--- What you will do ---
Could you please output only the lines from the one holding "היבואן – יבואן המנועים המוביל בישראל המספק" through the end of the listing below, exactly as written and without pictures?

--- Data for review ---

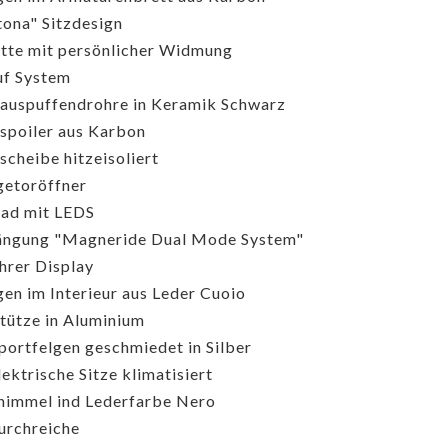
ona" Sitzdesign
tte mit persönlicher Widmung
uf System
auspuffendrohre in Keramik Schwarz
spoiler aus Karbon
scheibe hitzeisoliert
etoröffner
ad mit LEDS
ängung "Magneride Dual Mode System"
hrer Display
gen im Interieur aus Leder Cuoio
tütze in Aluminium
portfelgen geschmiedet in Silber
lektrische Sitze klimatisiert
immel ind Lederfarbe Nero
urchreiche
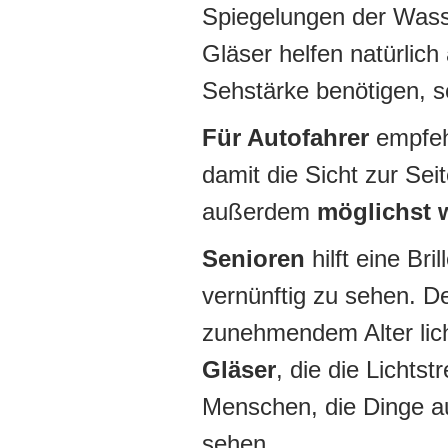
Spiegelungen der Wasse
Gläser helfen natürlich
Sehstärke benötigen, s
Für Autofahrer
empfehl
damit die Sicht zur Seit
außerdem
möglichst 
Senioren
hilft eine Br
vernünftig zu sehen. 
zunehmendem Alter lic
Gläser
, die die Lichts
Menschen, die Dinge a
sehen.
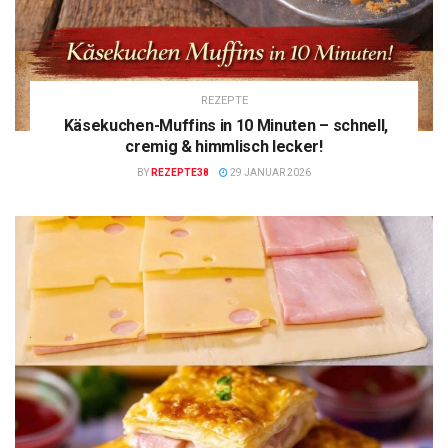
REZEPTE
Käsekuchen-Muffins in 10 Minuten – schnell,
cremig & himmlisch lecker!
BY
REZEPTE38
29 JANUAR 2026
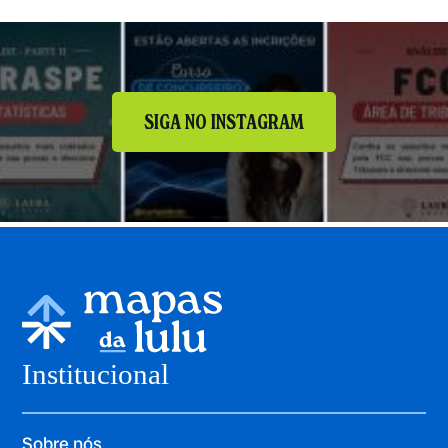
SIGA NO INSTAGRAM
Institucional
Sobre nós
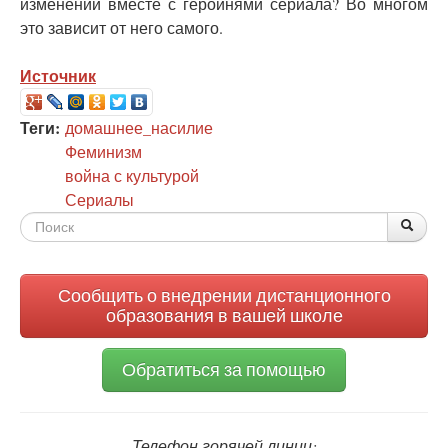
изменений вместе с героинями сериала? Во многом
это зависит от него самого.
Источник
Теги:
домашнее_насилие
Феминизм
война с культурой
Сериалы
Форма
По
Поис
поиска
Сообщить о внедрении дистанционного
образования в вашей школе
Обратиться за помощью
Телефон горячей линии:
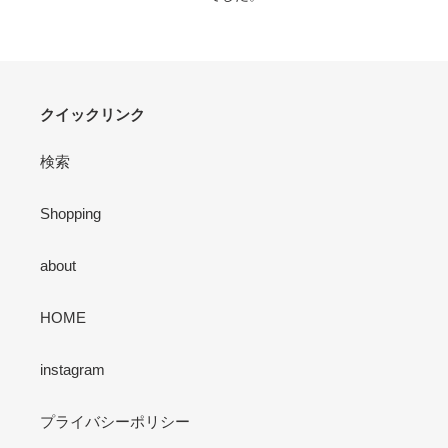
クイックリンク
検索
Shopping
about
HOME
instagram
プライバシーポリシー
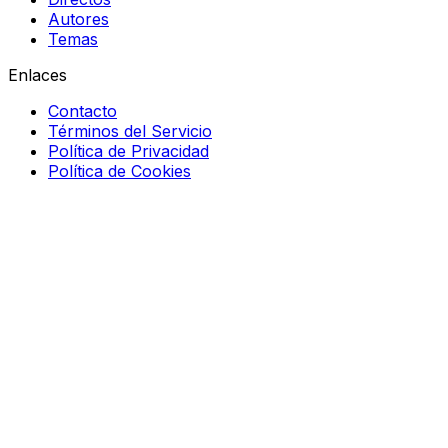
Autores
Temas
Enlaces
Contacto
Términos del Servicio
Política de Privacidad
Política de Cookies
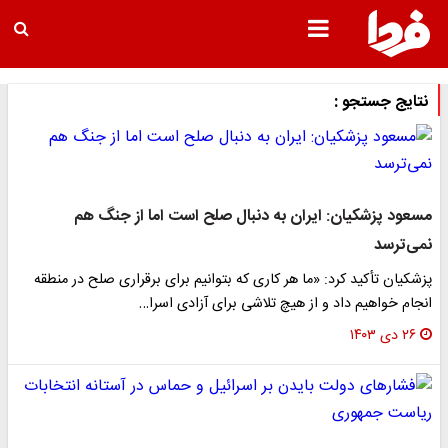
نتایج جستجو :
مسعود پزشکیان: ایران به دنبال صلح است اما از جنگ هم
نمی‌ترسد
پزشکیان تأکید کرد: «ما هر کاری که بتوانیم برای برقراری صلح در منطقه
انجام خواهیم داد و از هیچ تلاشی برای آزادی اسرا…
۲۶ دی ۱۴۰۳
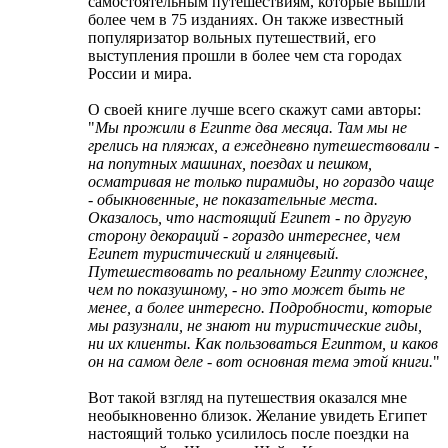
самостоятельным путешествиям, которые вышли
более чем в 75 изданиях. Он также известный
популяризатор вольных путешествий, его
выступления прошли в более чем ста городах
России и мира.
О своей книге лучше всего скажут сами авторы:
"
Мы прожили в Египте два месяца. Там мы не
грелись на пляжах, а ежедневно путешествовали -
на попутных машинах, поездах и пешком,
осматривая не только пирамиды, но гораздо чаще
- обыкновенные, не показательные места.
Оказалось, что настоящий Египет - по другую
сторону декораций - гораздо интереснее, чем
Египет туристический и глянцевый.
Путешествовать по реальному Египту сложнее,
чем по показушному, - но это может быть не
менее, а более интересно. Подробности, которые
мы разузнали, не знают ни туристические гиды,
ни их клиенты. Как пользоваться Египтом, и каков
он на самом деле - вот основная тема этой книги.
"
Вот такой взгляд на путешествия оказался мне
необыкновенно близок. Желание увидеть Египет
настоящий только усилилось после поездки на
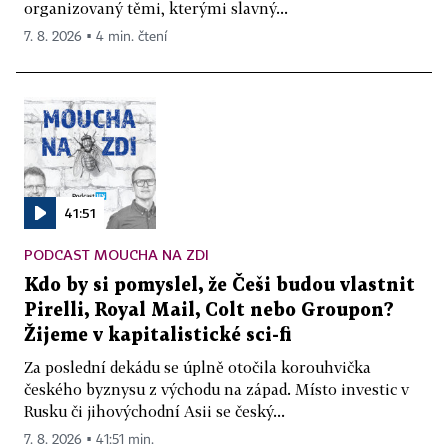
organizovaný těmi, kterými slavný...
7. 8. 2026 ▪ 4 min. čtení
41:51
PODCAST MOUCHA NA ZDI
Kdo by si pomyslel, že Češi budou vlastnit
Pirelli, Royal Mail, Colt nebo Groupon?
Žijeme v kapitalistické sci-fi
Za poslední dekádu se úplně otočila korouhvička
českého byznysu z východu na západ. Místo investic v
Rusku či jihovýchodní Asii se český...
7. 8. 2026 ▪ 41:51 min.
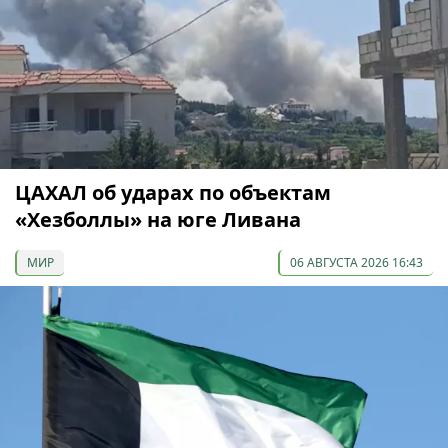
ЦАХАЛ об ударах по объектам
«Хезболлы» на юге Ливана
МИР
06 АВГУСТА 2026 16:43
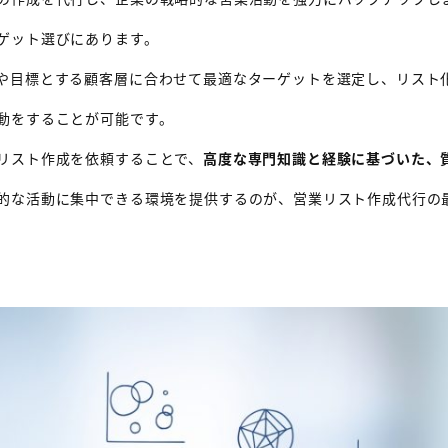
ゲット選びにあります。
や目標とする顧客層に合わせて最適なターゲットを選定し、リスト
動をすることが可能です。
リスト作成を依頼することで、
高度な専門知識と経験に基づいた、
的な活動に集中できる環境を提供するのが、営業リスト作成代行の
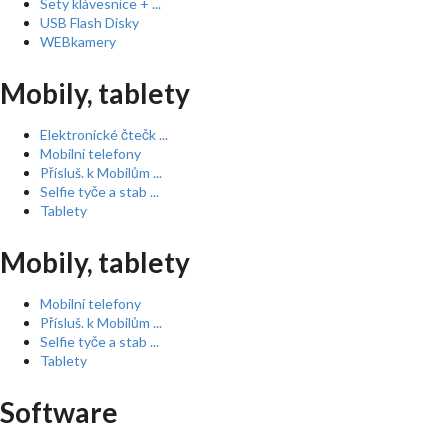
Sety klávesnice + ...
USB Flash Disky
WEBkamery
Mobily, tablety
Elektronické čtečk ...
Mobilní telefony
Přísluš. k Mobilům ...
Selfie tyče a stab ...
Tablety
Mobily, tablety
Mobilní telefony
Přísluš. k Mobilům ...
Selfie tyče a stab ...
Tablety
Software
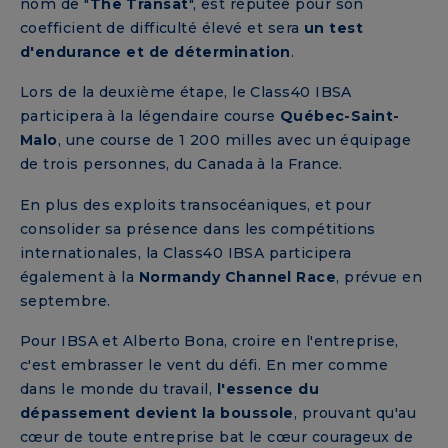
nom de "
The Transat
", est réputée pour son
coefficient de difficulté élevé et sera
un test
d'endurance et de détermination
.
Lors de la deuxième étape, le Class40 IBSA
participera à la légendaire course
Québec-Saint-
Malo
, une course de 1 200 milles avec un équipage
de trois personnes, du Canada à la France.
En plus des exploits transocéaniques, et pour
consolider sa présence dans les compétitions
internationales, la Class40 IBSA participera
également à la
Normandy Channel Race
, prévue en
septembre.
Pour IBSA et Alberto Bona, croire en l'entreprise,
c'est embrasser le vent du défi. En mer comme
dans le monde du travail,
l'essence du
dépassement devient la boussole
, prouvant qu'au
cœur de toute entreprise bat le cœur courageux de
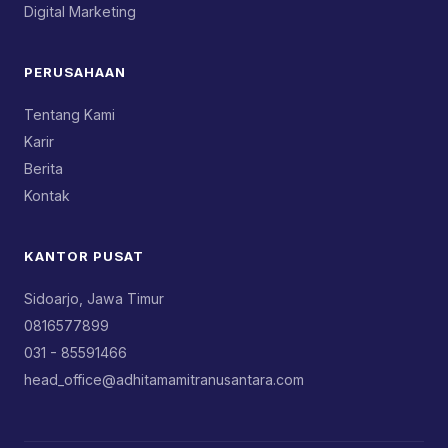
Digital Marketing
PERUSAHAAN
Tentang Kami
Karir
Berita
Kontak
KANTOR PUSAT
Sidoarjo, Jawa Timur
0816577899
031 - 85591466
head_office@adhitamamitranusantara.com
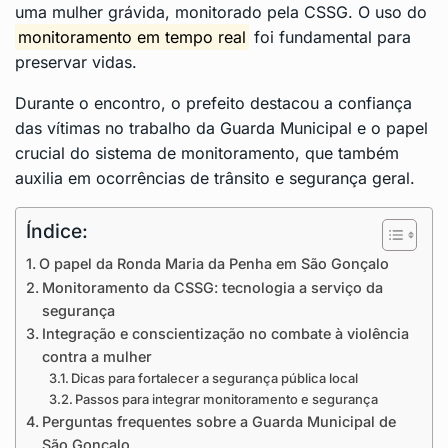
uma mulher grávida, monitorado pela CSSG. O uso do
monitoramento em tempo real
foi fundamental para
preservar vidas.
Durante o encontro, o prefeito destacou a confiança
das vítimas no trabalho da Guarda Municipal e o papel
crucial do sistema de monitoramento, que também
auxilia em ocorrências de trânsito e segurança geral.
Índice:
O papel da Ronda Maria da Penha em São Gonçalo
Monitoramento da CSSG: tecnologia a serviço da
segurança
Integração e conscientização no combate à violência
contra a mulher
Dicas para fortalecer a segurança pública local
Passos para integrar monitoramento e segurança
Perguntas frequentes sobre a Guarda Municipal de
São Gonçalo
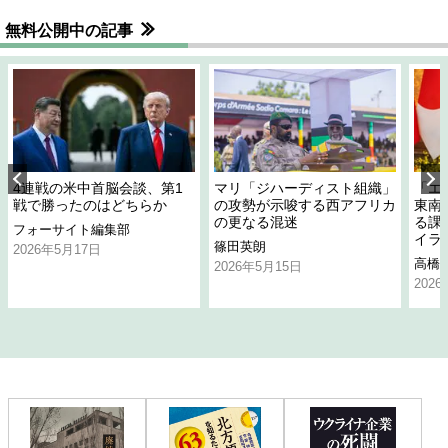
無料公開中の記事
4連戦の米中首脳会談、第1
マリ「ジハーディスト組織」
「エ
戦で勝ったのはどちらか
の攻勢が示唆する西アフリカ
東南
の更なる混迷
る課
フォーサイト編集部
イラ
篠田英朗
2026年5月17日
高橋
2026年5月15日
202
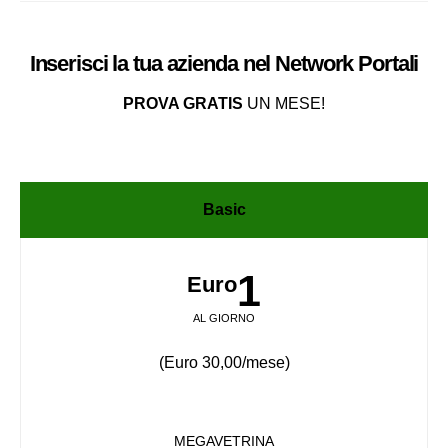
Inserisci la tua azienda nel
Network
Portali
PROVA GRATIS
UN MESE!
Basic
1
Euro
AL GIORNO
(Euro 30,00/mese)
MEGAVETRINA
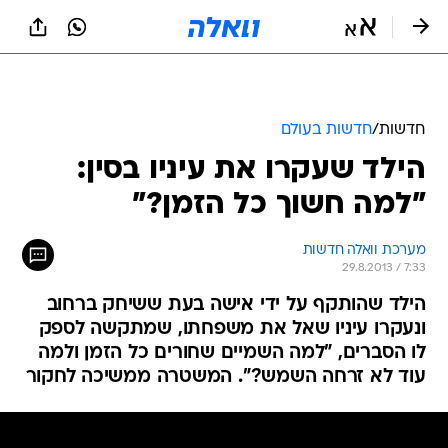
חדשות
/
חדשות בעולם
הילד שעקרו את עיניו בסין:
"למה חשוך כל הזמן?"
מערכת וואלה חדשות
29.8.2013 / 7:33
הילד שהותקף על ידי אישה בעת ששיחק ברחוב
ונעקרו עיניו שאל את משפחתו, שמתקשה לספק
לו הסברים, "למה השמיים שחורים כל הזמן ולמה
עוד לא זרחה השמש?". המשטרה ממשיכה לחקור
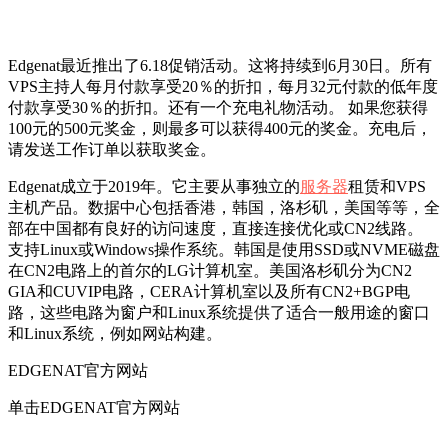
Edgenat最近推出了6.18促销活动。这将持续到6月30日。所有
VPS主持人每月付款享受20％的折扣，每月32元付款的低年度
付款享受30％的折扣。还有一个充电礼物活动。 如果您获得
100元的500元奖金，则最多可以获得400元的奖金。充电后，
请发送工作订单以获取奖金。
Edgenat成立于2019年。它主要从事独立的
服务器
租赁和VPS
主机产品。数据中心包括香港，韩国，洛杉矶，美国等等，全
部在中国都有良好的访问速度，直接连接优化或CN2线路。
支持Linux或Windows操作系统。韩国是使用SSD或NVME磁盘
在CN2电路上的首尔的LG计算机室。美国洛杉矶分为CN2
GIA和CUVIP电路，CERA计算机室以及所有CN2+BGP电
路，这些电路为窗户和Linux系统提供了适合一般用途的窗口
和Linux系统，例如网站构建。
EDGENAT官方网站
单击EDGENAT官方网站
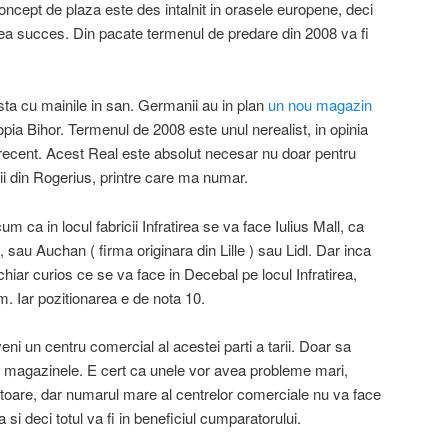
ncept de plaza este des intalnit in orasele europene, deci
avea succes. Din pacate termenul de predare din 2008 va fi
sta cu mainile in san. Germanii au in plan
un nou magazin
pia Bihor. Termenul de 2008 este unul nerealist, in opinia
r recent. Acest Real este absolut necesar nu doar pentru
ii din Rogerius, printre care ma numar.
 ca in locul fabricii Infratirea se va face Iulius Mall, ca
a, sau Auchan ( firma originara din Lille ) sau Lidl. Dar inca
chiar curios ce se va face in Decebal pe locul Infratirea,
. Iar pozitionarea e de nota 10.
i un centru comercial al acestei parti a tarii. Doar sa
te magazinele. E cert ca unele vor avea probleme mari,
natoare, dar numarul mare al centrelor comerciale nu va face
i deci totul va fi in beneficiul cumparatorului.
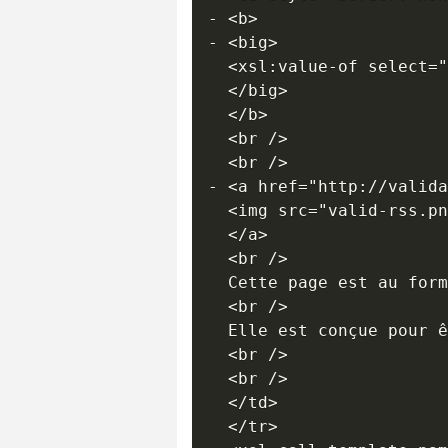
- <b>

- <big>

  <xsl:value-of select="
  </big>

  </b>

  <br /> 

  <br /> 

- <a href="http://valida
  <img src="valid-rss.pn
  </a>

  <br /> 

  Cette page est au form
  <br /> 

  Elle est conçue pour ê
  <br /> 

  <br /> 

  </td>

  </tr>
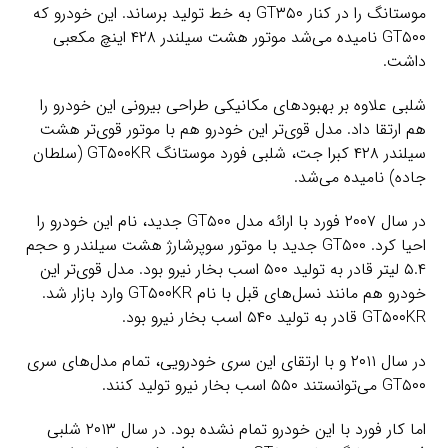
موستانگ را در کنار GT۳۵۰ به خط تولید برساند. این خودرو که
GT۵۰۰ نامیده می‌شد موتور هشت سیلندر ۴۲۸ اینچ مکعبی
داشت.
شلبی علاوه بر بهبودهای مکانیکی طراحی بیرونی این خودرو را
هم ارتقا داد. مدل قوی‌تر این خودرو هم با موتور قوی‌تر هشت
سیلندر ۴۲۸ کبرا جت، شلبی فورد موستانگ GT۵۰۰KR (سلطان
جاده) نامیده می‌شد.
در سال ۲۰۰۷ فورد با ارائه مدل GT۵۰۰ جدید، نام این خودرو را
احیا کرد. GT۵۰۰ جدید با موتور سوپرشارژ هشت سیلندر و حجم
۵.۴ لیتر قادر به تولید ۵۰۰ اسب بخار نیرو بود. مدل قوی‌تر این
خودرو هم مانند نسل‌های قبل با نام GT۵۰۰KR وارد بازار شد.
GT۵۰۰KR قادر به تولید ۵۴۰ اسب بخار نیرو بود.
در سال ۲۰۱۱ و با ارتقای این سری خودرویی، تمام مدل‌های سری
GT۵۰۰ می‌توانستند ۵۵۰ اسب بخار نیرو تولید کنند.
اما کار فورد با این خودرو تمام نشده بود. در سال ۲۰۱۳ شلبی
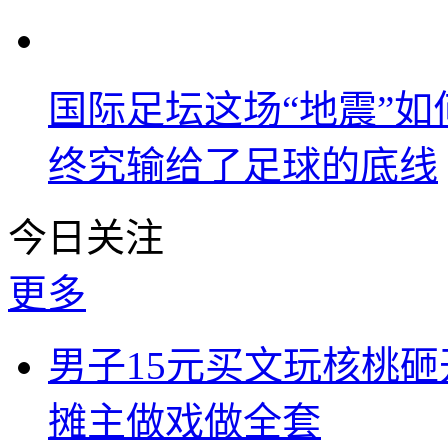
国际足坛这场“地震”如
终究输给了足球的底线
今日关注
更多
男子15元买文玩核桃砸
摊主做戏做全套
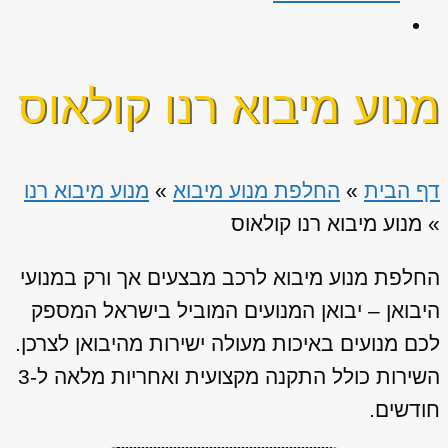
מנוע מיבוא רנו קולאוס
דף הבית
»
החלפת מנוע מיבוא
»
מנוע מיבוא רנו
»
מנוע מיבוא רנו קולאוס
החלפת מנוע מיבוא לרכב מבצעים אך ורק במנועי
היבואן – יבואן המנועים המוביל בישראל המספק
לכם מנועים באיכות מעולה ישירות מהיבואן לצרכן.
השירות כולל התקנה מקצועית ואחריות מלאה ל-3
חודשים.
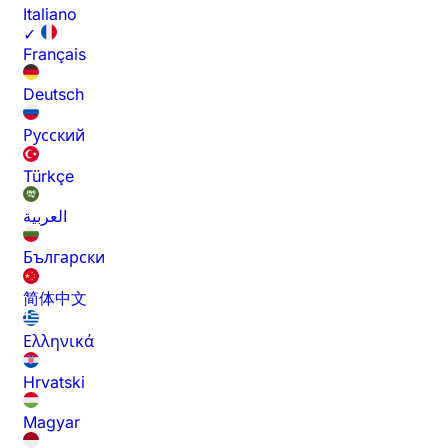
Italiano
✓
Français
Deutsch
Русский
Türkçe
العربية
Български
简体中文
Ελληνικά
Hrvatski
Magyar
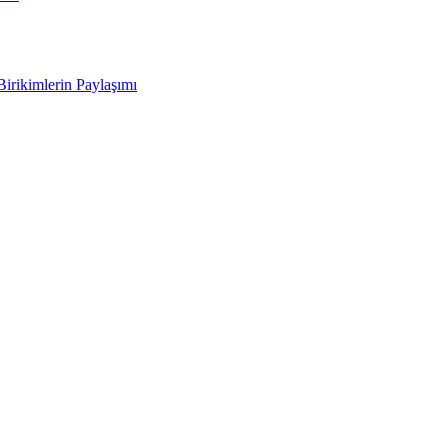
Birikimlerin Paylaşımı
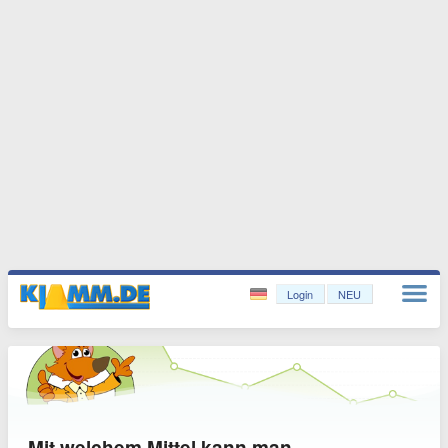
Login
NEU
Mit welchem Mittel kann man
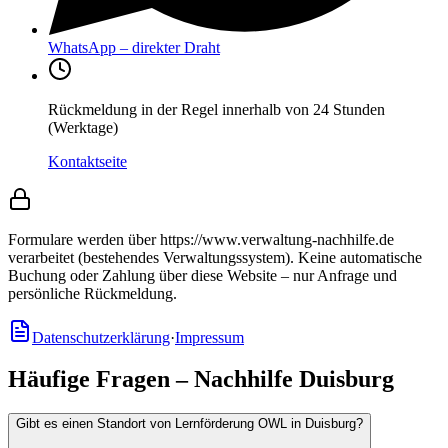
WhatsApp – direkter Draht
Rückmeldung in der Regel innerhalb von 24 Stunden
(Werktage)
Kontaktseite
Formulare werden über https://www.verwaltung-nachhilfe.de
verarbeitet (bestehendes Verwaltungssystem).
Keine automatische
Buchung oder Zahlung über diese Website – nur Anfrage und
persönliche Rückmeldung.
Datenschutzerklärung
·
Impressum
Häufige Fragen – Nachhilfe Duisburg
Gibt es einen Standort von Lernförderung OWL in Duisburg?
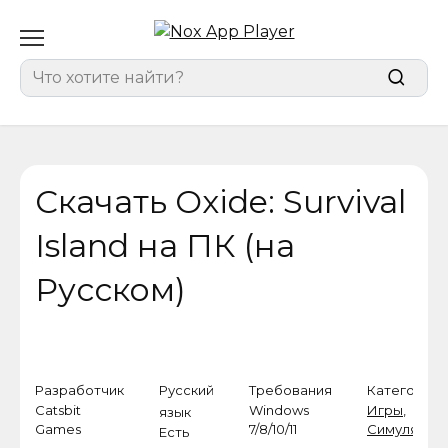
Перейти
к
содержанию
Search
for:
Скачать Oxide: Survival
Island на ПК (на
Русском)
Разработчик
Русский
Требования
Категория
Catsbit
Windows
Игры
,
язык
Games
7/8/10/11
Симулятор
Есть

--- Task answer ---
היבואן – יבואן המנועים המוביל בישראל המספק
לכם מנועים באיכות מעולה ישירות מהיבואן לצרכן.
השירות כולל התקנה מקצועית ואחריות מלאה ל-3
חודשים.
Italiano
✓
Français
Deutsch
Русский
Türkçe
العربية
Български
简体中文
Ελληνικά
Hrvatski
Magyar
Birikimlerin Paylaşımı
Login
NEU
Mit welchem Mittel kann man
WhatsApp – direkter Draht
Rückmeldung in der Regel innerhalb von 24 Stunden
(Werktage)
Kontaktseite
Formulare werden über https://www.verwaltung-nachhilfe.de
verarbeitet (bestehendes Verwaltungssystem).
Keine automatische
Buchung oder Zahlung über diese Website – nur Anfrage und
persönliche Rückmeldung.
Datenschutzerklärung
·
Impressum
Häufige Fragen – Nachhilfe Duisburg
Gibt es einen Standort von Lernförderung OWL in Duisburg?
Перейти
к
содержанию
Search
for:
Скачать Oxide: Survival
Island на ПК (на
Русском)
Разработчик
Русский
Требования
Категория
Catsbit
Windows
Игры
,
язык
Games
7/8/10/11
Симулятор
Есть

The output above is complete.